**Provided data**:
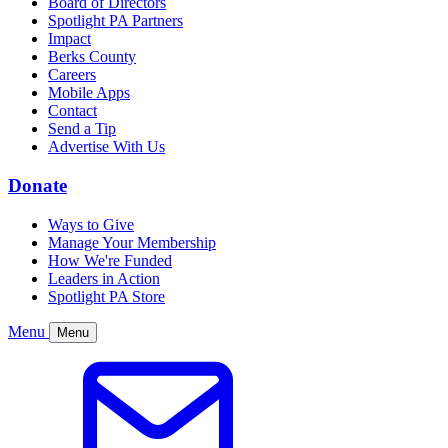
Board of Directors
Spotlight PA Partners
Impact
Berks County
Careers
Mobile Apps
Contact
Send a Tip
Advertise With Us
Donate
Ways to Give
Manage Your Membership
How We're Funded
Leaders in Action
Spotlight PA Store
Menu
Menu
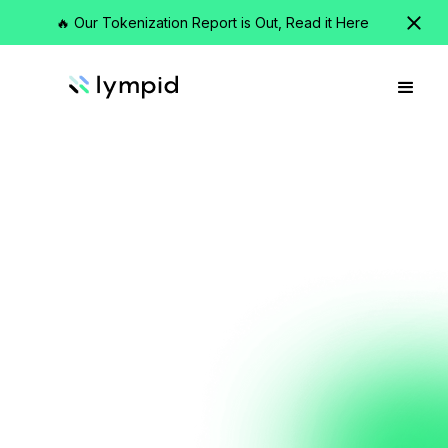
🔥 Our Tokenization Report is Out, Read it Here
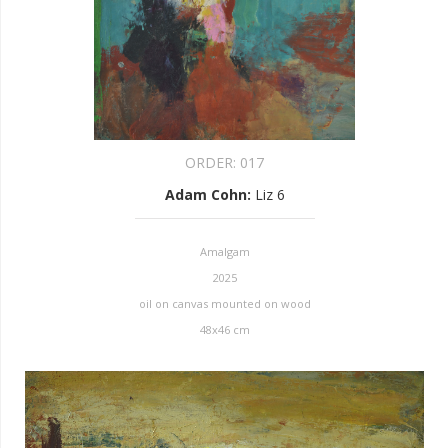
ORDER:
017
Adam Cohn
:
Liz 6
Amalgam
2025
oil on canvas mounted on wood
48x46 cm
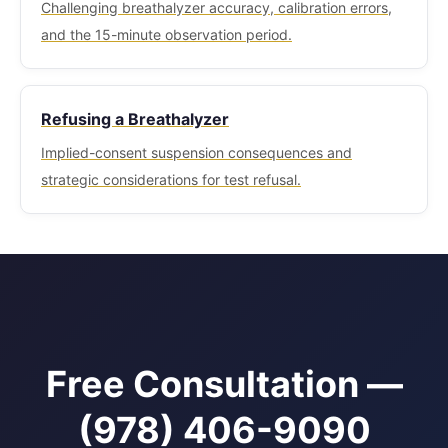
Challenging breathalyzer accuracy, calibration errors,
and the 15-minute observation period.
Refusing a Breathalyzer
Implied-consent suspension consequences and
strategic considerations for test refusal.
Free Consultation —
(978) 406-9090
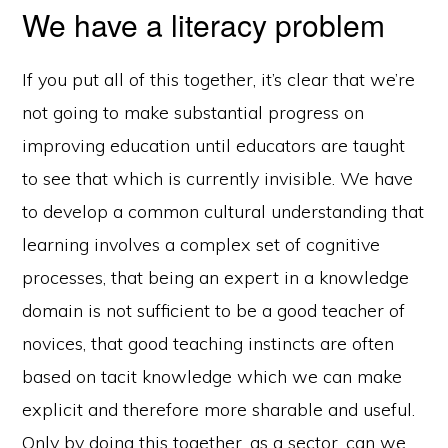
We have a literacy problem
If you put all of this together, it’s clear that we’re
not going to make substantial progress on
improving education until educators are taught
to see that which is currently invisible. We have
to develop a common cultural understanding that
learning involves a complex set of cognitive
processes, that being an expert in a knowledge
domain is not sufficient to be a good teacher of
novices, that good teaching instincts are often
based on tacit knowledge which we can make
explicit and therefore more sharable and useful.
Only by doing this together, as a sector, can we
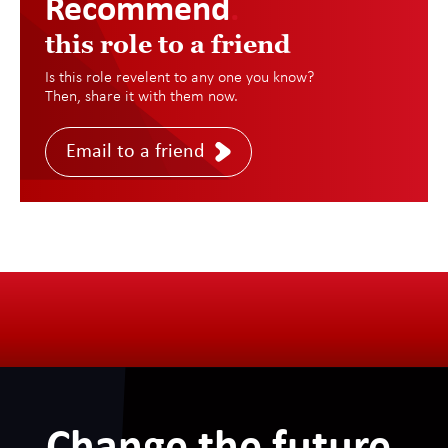
Recommend
.
this role to a friend
Is this role revelent to any one you know?
Then, share it with them now.
Email to a friend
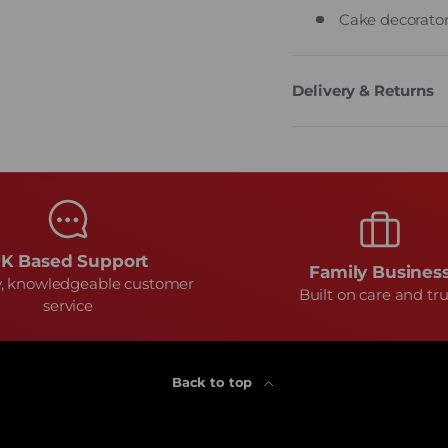
Cake decorator
Delivery & Returns
K Based Support
Family Busines
y, knowledgeable customer
Built on care and tru
service
Back to top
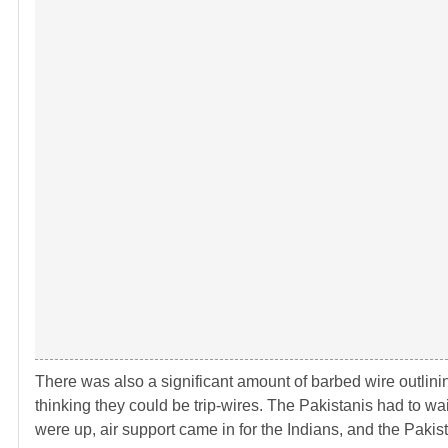
There was also a significant amount of barbed wire outlinin
thinking they could be trip-wires. The Pakistanis had to wa
were up, air support came in for the Indians, and the Pakista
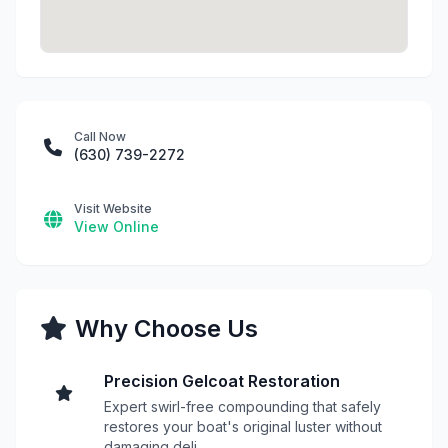
Call Now
(630) 739-2272
Visit Website
View Online
Why Choose Us
Precision Gelcoat Restoration
Expert swirl-free compounding that safely
restores your boat's original luster without
damaging deli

**What the task requires**: For each entry, copy the text exactly and leave out any image it carries.

**Exercise result**:
Board of Directors
Spotlight PA Partners
Impact
Berks County
Careers
Mobile Apps
Contact
Send a Tip
Advertise With Us
Donate
Ways to Give
Manage Your Membership
How We're Funded
Leaders in Action
Spotlight PA Store
Menu
Menu
🔥 Our Tokenization Report is Out, Read it Here
ORDER:
017
Adam Cohn
:
Liz 6
Amalgam
2025
oil on canvas mounted on wood
48x46 cm
Challenging breathalyzer accuracy, calibration errors,
and the 15-minute observation period.
Refusing a Breathalyzer
Implied-consent suspension consequences and
strategic considerations for test refusal.
Free Consultation —
(978) 406-9090
We have a literacy problem
If you put all of this together, it’s clear that we’re
not going to make substantial progress on
improving education until educators are taught
to see that which is currently invisible. We have
to develop a common cultural understanding that
learning involves a complex set of cognitive
processes, that being an expert in a knowledge
domain is not sufficient to be a good teacher of
novices, that good teaching instincts are often
based on tacit knowledge which we can make
explicit and therefore more sharable and useful.
Only by doing this together, as a sector, can we
Recommend
.
this role to a friend
Is this role revelent to any one you know?
Then, share it with them now.
Email to a friend
Cake decorator
Delivery & Returns
K Based Support
Family Busines
y, knowledgeable customer
Built on care and tru
service
Back to top
There was also a significant amount of barbed wire outlinin
thinking they could be trip-wires. The Pakistanis had to wa
were up, air support came in for the Indians, and the Pakista
Call Now
(630) 739-2272
Visit Website
View Online
Why Choose Us
Precision Gelcoat Restoration
Expert swirl-free compounding that safely
restores your boat's original luster without
damaging deli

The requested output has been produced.